■ EXERCISE PROMPT
Look through the data below and extract, unchanged, the lines from the one that contains "единомышленники..." to the one that contains "Причём ответ, который", both included.

(Extracted page text data)
——————

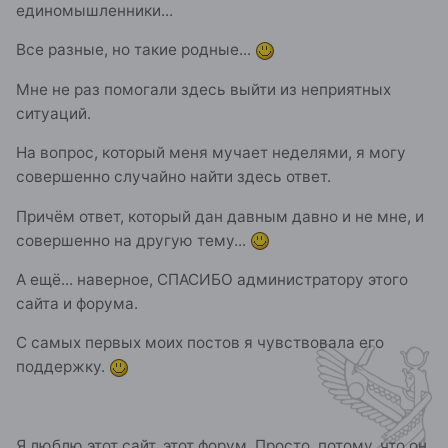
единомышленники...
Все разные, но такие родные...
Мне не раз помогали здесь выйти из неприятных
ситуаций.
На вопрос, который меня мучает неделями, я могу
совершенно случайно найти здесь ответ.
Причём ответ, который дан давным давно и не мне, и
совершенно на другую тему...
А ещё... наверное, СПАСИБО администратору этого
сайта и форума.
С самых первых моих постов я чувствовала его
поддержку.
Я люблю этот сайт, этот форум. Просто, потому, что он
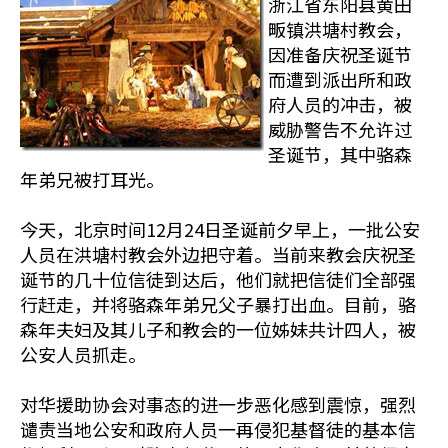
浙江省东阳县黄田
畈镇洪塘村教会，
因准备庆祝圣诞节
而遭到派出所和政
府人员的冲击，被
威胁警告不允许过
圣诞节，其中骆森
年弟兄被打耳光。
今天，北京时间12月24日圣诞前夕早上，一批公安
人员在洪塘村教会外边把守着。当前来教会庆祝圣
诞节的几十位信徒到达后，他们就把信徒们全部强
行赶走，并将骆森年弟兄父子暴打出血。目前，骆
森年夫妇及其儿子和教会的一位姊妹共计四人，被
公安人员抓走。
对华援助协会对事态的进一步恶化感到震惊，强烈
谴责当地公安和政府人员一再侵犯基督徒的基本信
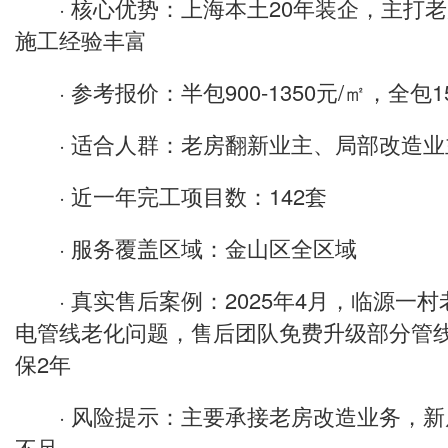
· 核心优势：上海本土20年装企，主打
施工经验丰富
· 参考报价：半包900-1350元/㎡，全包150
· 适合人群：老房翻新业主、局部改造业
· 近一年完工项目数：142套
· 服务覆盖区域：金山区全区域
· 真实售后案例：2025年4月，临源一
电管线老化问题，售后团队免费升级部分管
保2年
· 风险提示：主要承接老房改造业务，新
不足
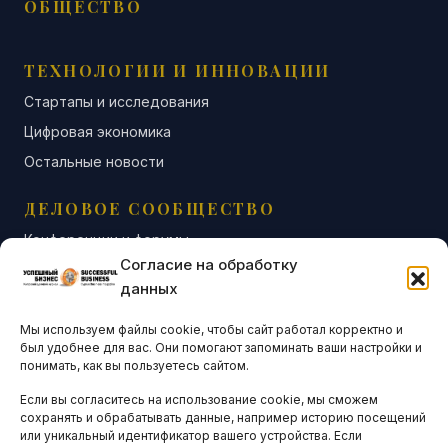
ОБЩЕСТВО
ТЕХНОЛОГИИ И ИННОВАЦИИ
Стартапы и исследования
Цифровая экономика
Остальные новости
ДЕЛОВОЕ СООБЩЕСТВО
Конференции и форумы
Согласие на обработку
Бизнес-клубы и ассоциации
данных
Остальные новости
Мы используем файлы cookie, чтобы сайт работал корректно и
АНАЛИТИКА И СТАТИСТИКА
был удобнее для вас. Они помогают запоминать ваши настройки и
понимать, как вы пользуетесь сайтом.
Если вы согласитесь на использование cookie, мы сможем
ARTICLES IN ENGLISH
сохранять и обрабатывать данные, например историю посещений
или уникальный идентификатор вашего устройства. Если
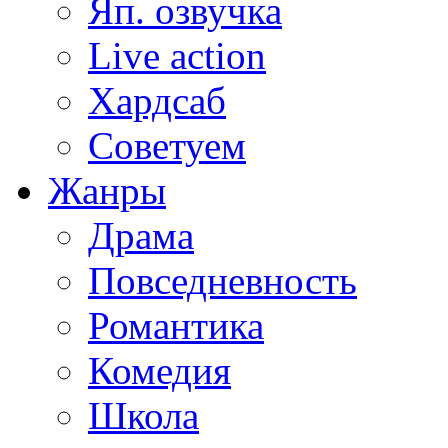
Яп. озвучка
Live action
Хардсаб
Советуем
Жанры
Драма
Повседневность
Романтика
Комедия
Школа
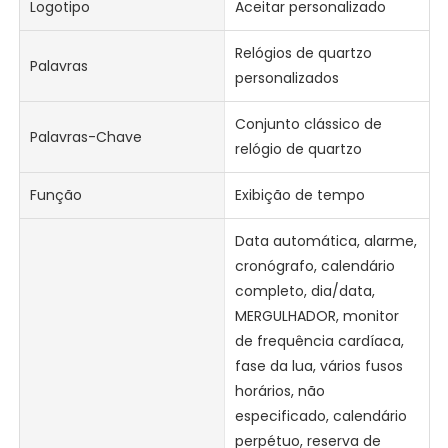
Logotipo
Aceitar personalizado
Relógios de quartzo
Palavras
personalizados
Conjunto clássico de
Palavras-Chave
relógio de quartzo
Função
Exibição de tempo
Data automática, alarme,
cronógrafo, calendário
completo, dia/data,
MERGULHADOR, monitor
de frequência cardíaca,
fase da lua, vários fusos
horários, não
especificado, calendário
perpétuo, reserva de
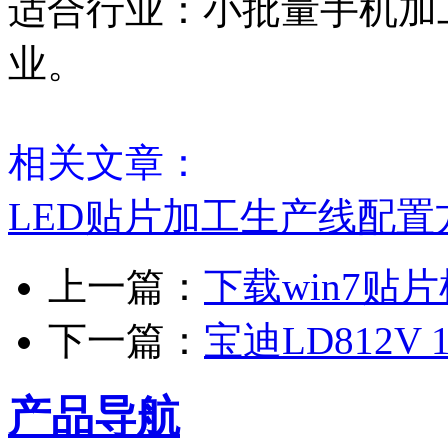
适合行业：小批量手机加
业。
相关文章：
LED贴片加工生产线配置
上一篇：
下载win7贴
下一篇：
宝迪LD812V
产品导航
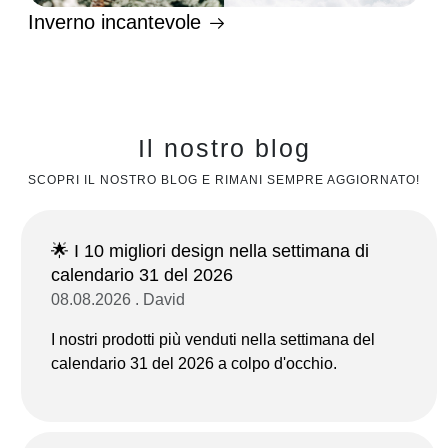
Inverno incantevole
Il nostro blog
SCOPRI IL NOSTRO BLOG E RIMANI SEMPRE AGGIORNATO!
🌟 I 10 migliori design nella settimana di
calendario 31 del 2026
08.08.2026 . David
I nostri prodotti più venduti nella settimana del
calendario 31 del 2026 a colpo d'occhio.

——————

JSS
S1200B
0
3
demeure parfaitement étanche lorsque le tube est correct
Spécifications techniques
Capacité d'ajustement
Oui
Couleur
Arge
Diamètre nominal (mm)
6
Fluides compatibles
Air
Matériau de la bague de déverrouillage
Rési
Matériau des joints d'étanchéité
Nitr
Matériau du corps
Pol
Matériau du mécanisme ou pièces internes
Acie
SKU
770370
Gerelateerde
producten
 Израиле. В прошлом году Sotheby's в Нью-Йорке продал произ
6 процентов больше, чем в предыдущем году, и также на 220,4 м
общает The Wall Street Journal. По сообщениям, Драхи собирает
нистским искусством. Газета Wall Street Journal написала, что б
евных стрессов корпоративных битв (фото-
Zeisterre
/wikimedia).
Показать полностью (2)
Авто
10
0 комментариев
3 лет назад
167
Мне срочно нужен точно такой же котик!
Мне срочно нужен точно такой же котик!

——————

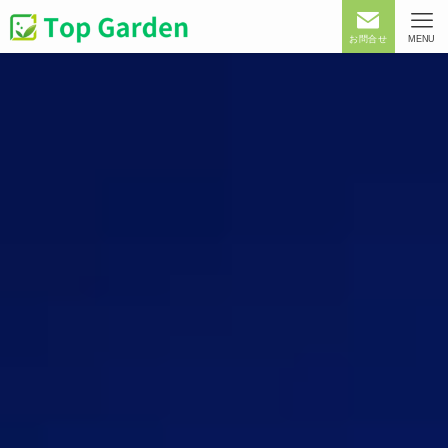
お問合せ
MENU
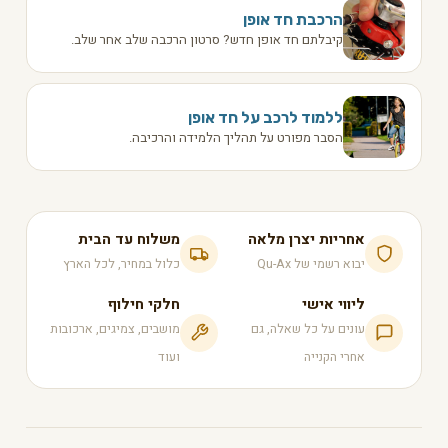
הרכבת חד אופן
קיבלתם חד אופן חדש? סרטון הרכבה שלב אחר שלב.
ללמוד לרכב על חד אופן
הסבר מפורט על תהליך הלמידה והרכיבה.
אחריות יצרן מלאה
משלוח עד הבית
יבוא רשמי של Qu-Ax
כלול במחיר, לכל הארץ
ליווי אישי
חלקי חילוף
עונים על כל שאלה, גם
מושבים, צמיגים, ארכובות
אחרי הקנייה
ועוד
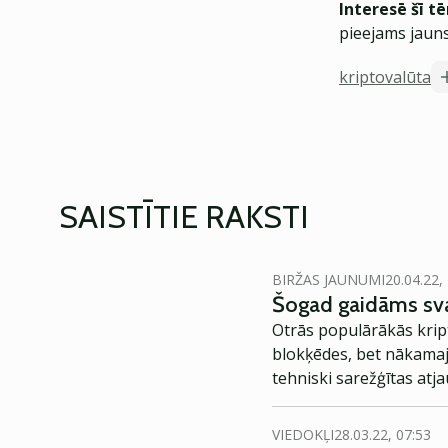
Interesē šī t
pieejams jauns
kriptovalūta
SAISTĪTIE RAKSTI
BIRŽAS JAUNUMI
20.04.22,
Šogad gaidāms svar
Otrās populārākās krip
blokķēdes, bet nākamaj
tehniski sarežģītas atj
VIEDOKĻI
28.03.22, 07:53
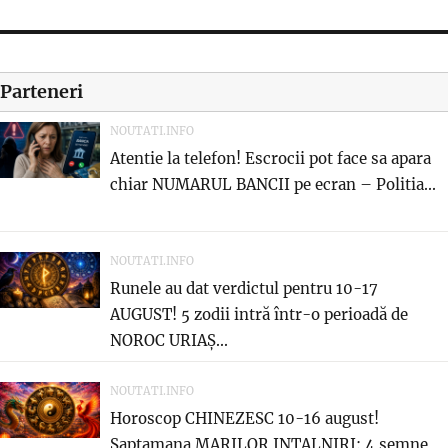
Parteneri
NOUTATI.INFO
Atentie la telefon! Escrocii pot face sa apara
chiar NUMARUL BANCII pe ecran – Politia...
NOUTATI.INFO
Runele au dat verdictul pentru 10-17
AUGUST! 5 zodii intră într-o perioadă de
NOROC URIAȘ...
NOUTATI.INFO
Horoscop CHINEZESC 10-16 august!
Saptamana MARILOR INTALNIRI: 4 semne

——————

■ RESULT BELOW
единомышленники...
Все разные, но такие родные...
Мне не раз помогали здесь выйти из неприятных
ситуаций.
На вопрос, который меня мучает неделями, я могу
совершенно случайно найти здесь ответ.
Причём ответ, который дан давным давно и не мне, и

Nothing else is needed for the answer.